June 14, 2012
Editorials, Scotland

Caithness wind farm rejection first in four years

forargyll.com 13 June 2012

Fergus Ewing, the Scottish Government’s Energy Minister, has rejected plans submitted by Spittal Hill Wind Farm Ltd.

This is the first such rejection in four years and follows a public inquiry into the proposal held after Highland Council’s objection to it.

The Minister said that his decision was based on the negative impact of the proposed 30 turbine farm on views of the landscape and on nearby properties.

This news comes after it was made public that the price of rare earths has risen 2000% over the period of proliferation of wind farms, It also comes after it was announced that research suggests that costs of wind towers may be reduced following plans to reduce the amount of steel (recyclable) in the towers themselves and introduce a higher proportion of carbon (non-recyclable). The turbine blades are already fabricated from carbon.

The issues here fundamentally challenge any description of wind energy as ‘clean and green’.

As we have previously published – with evidence – rare earths exist together but have to be separated as different earths are used in the production of different goods. One rare earth, neodymium, is used in the manufacture of the magnets required for the turbines that convert into electricity the power from wind and water.

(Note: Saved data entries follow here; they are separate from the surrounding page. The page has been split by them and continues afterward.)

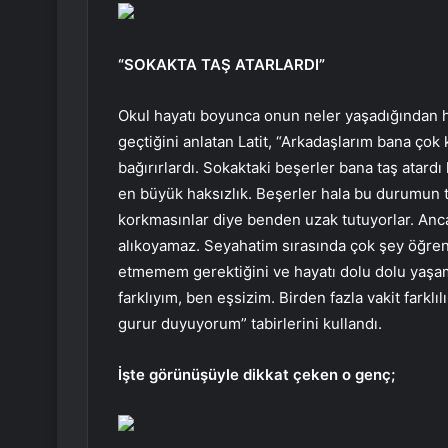
“SOKAKTA TAŞ ATARLARDI”
Okul hayatı boyunca onun neler yaşadığından ha
geçtiğini anlatan Latit, “Arkadaşlarım bana ç
bağırırlardı. Sokaktaki beşerler bana taş atar
en büyük haksızlık. Beşerler hala bu durumun t
korkmasınlar diye benden uzak tutuyorlar. An
alıkoyamaz. Seyahatim sırasında çok şey öğren
etmemem gerektiğini ve hayatı dolu dolu yaşa
farklıyım, ben eşsizim. Birden fazla vakit far
gurur duyuyorum” tabirlerini kullandı.
İşte görünüşüyle dikkat çeken o genç;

Separating the rare earths is a process producing volumes of fluid and highly toxic waste, as has afflicted communities on the fringes of of Baotou in Mongolia, where substantial reserves of rare earths are found and which is a major centre of production of turbine magnets. Our earlier article on this matter – written in response to a disingenuous celebration by the First Minister of the discovery of rare earths at Ben Loyal in northern Scotland – carries the detail.

Carbon materials are environmentally damaging and there is as yet no plan for the eventual disposal of the many turbine blades from existing, never mind forthcoming, on and offshore wind turbine farms. With the planned move to the use of carbon in the turbine towers themselves, the environmental effect of decommissioning wind turbine installations is beyond imagining.

The trouble is that the hard wired connection politically forged between the Scottish independence agenda and renewable energies is simply overriding the science that should give pause to the wholesale development of wind energy.

Wholly rational concerns on the statistics on actual generation performance and the facts of the distance of wind turbine installations from anything that can honourably be called ‘clean and green’ are often overridden by a politically inspired abusiveness that is as dangerous as it is distasteful.